### Instructions to follow
Your answer should be the line containing "download (878, 147)" and each line after it through the end of the data below, repeated exactly.
### Records provided
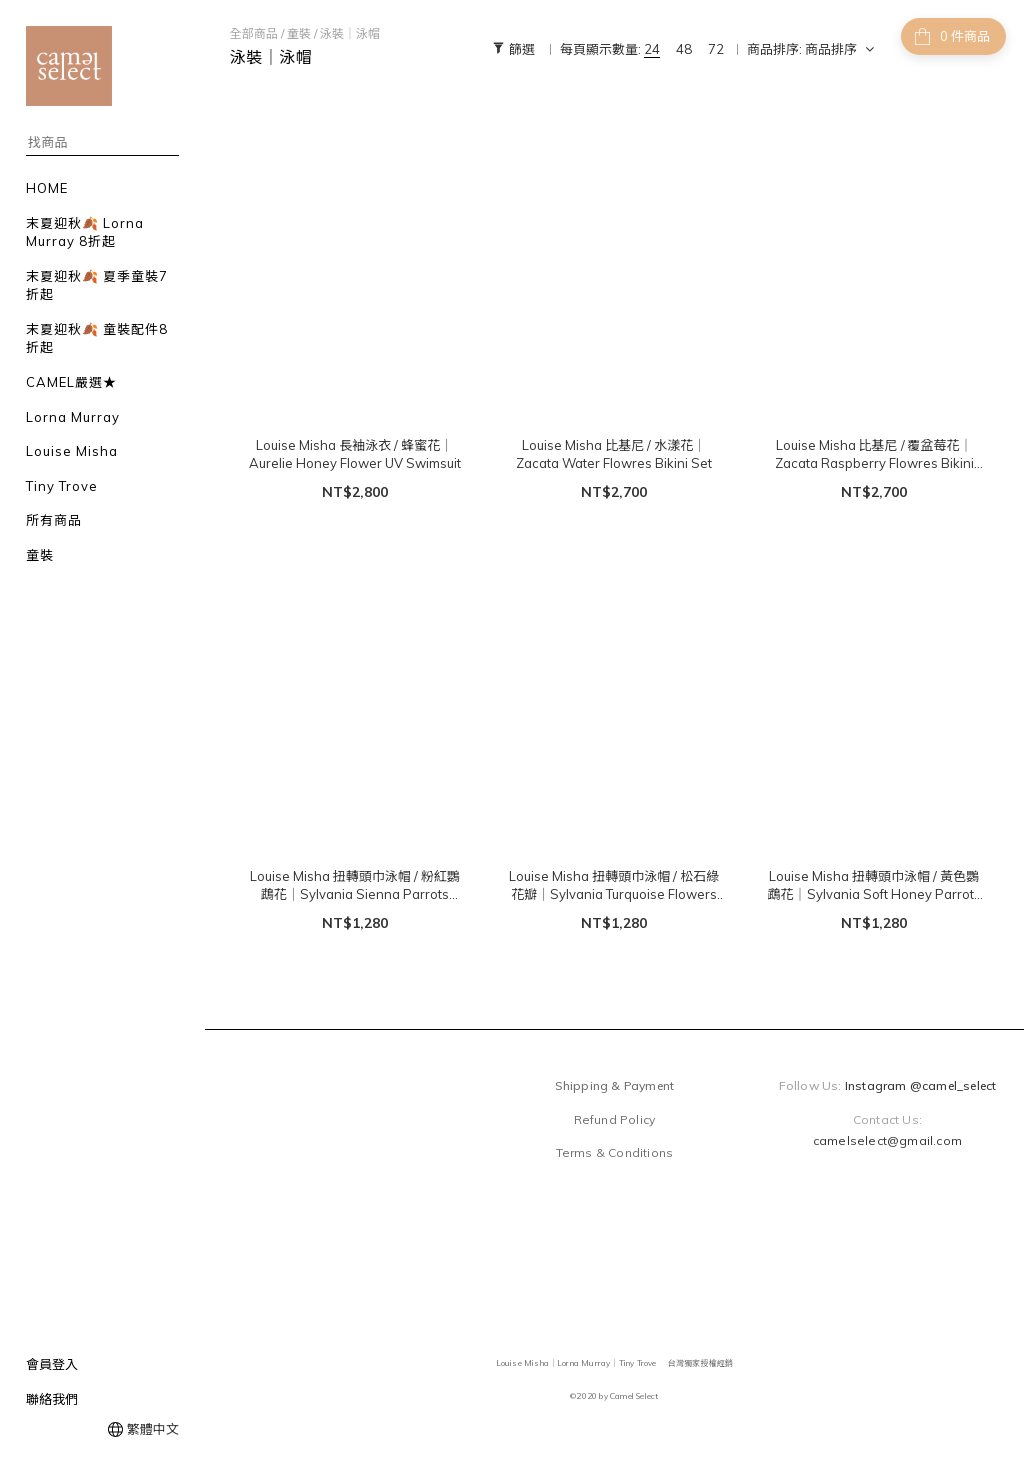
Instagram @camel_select (921, 1085)
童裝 (299, 33)
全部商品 (254, 33)
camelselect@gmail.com (887, 1140)
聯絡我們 (52, 1399)
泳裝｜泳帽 (350, 33)
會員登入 (52, 1364)
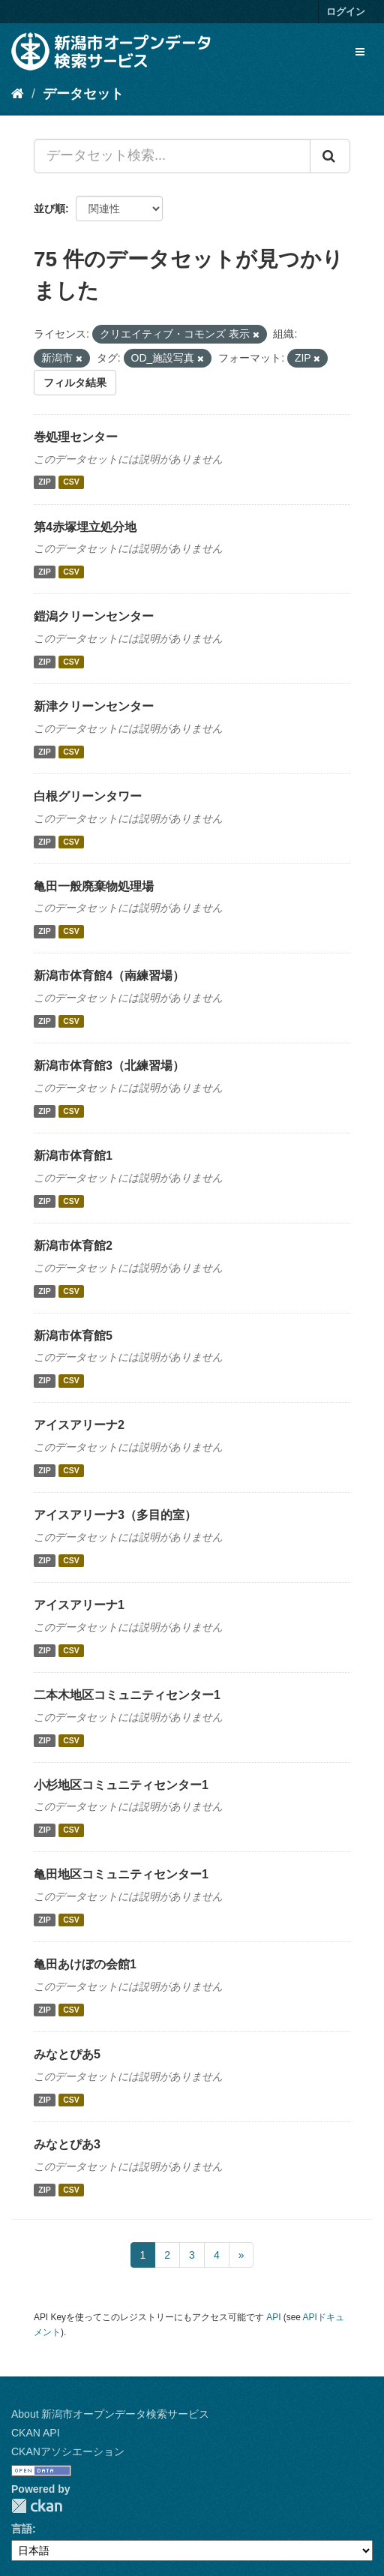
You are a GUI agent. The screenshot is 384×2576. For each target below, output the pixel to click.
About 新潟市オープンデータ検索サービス (110, 2414)
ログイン (345, 11)
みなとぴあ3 (67, 2144)
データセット (83, 93)
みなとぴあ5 (67, 2054)
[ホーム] (17, 93)
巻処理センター (76, 437)
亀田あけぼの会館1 (85, 1964)
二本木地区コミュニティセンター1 (127, 1695)
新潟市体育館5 (73, 1335)
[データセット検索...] (172, 156)
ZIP (44, 482)
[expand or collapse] (360, 52)
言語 (21, 2529)
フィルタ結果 (75, 383)
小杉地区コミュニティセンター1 (121, 1785)
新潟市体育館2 (73, 1245)
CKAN (36, 2506)
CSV (71, 482)
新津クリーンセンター (94, 706)
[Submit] (330, 156)
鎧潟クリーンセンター (94, 616)
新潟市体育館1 (73, 1155)
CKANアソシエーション (67, 2451)
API (273, 2317)
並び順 (49, 209)
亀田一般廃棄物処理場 (94, 886)
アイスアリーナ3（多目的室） (115, 1515)
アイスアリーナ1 (79, 1605)
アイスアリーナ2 (79, 1425)
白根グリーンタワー (88, 796)
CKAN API (35, 2433)
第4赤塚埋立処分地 (85, 527)
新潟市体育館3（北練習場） (109, 1065)
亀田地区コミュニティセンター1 (121, 1874)
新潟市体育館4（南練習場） (109, 975)
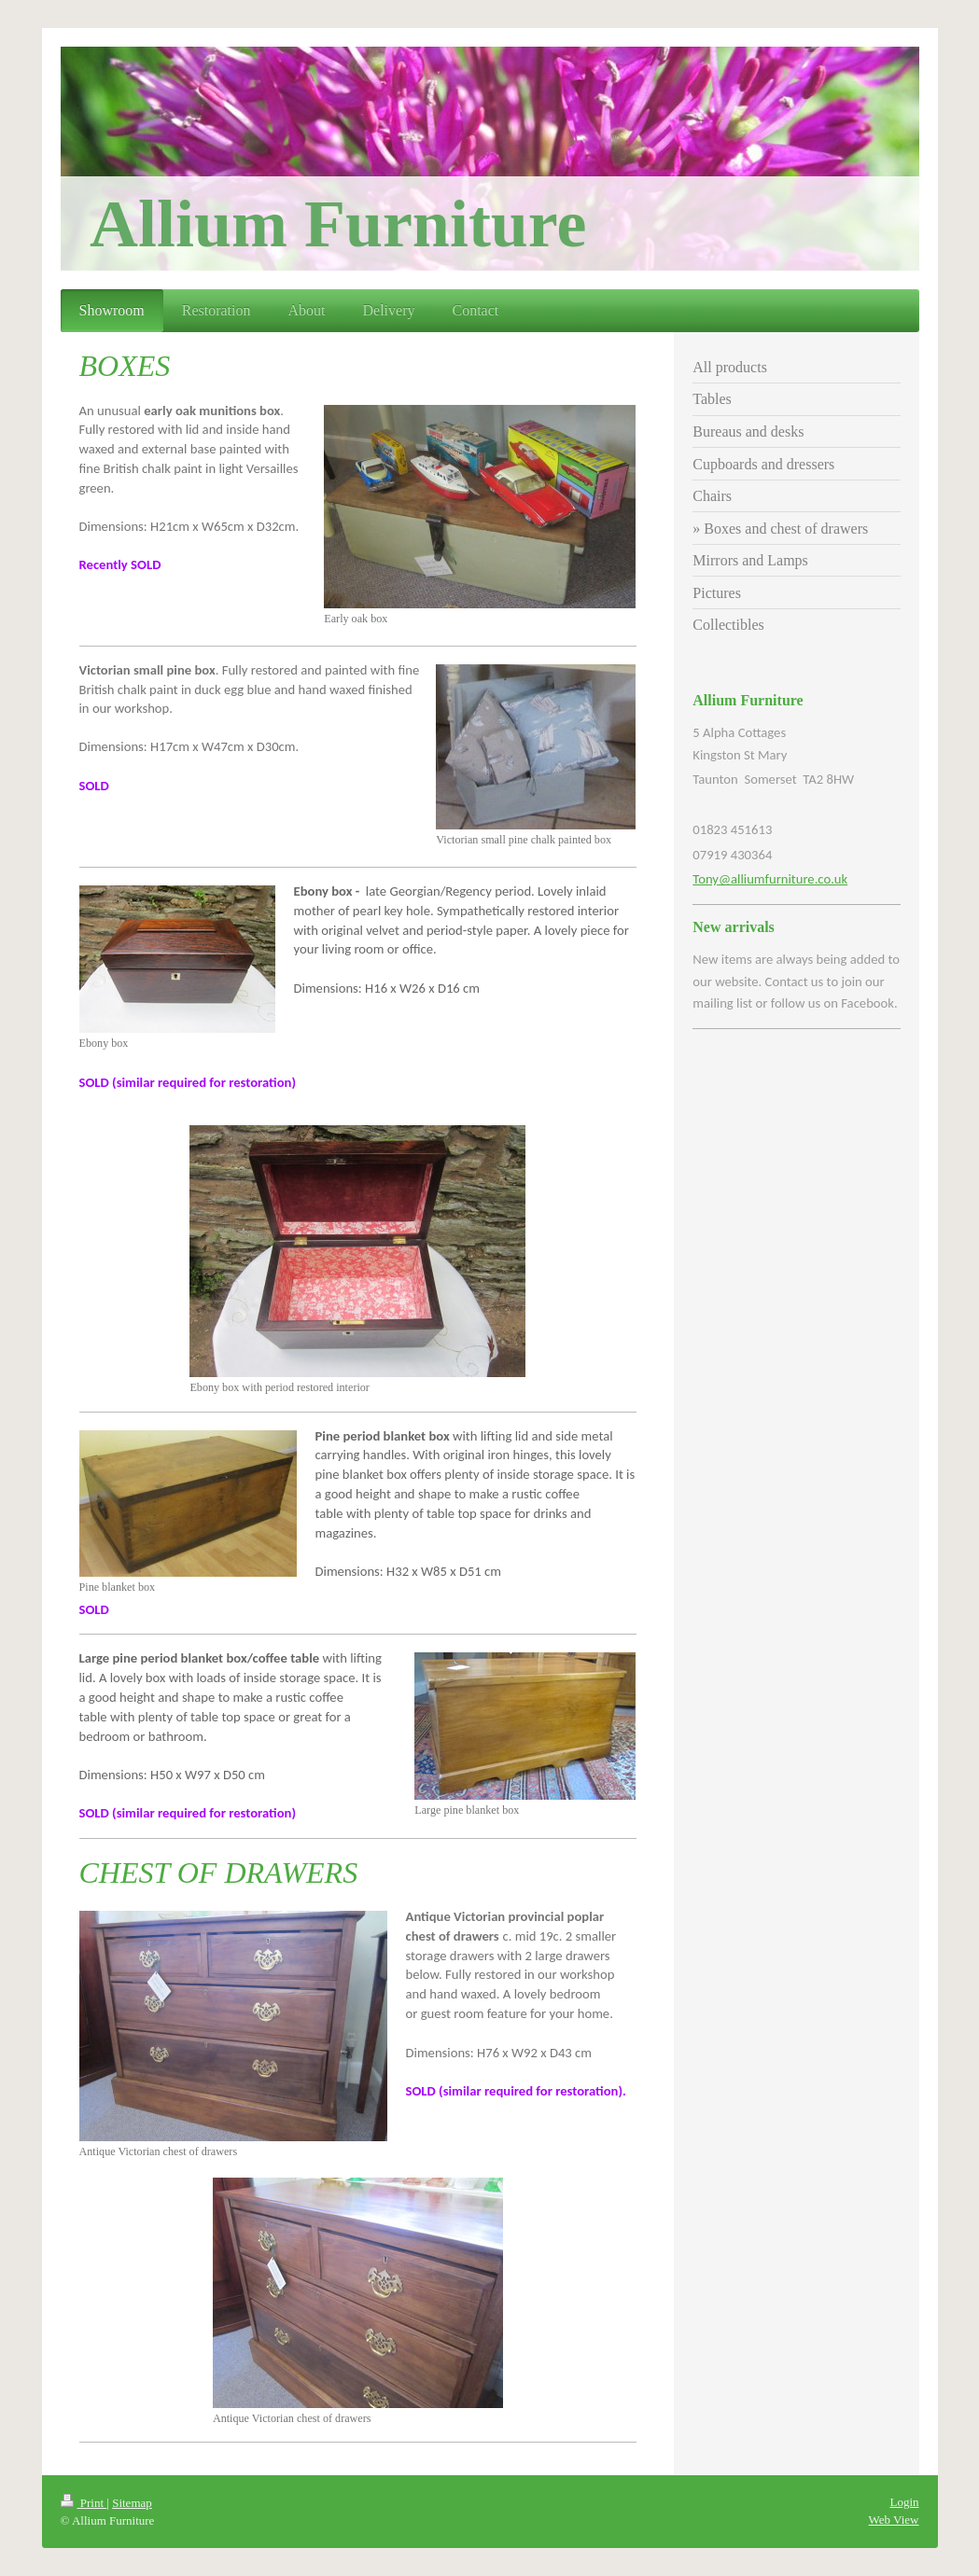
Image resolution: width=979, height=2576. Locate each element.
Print (84, 2503)
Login (903, 2502)
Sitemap (132, 2503)
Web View (894, 2520)
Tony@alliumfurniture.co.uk (769, 878)
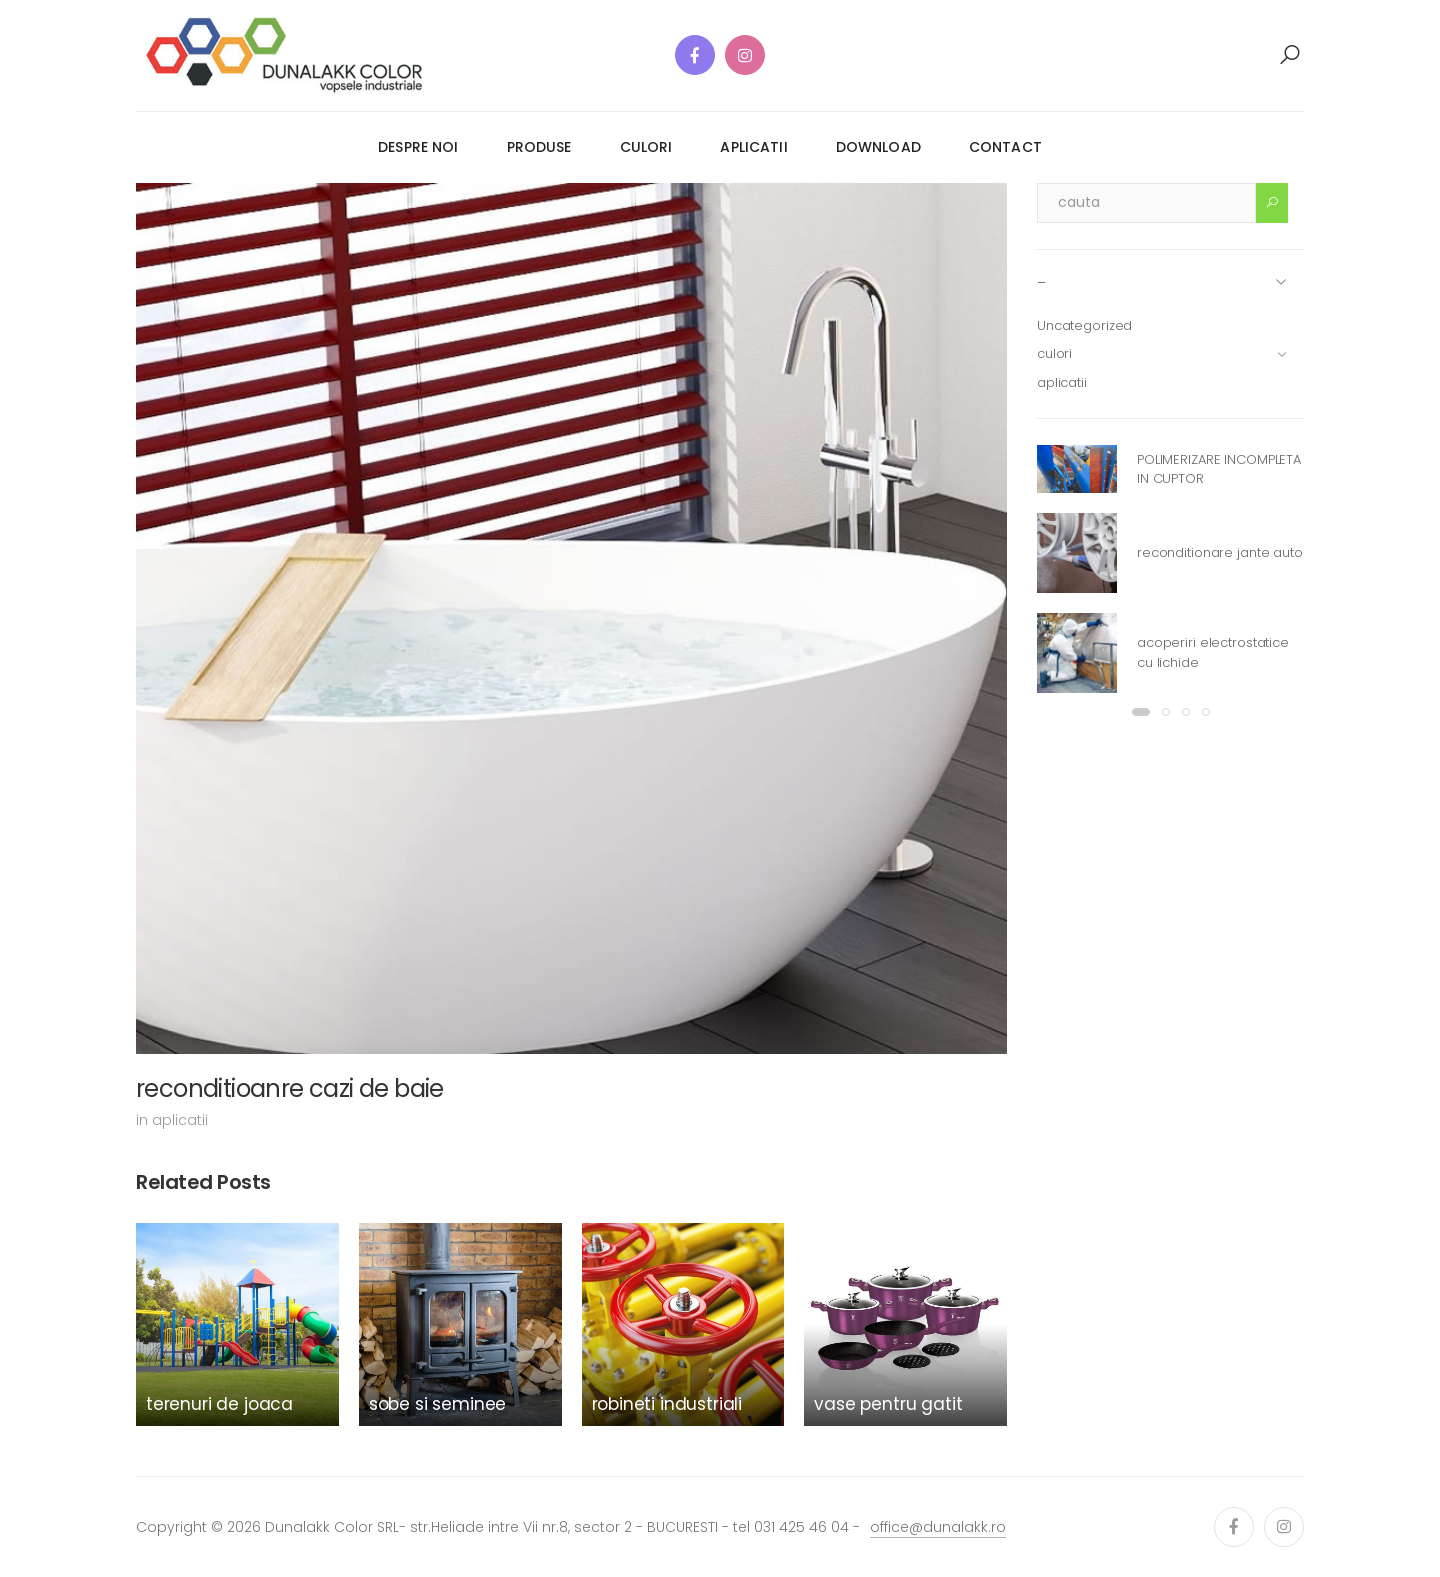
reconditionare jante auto (1220, 552)
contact (1005, 147)
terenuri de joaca (219, 1404)
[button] (1290, 55)
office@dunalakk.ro (938, 1527)
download (878, 147)
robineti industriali (667, 1404)
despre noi (418, 147)
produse (539, 147)
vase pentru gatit (888, 1404)
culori (646, 147)
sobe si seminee (437, 1404)
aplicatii (753, 147)
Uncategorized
######
### Reply to the task
download (878, 147)
robineti industriali (667, 1404)
despre noi (418, 147)
produse (539, 147)
vase pentru gatit (888, 1404)
culori (646, 147)
sobe si seminee (437, 1404)
aplicatii (753, 147)
Uncategorized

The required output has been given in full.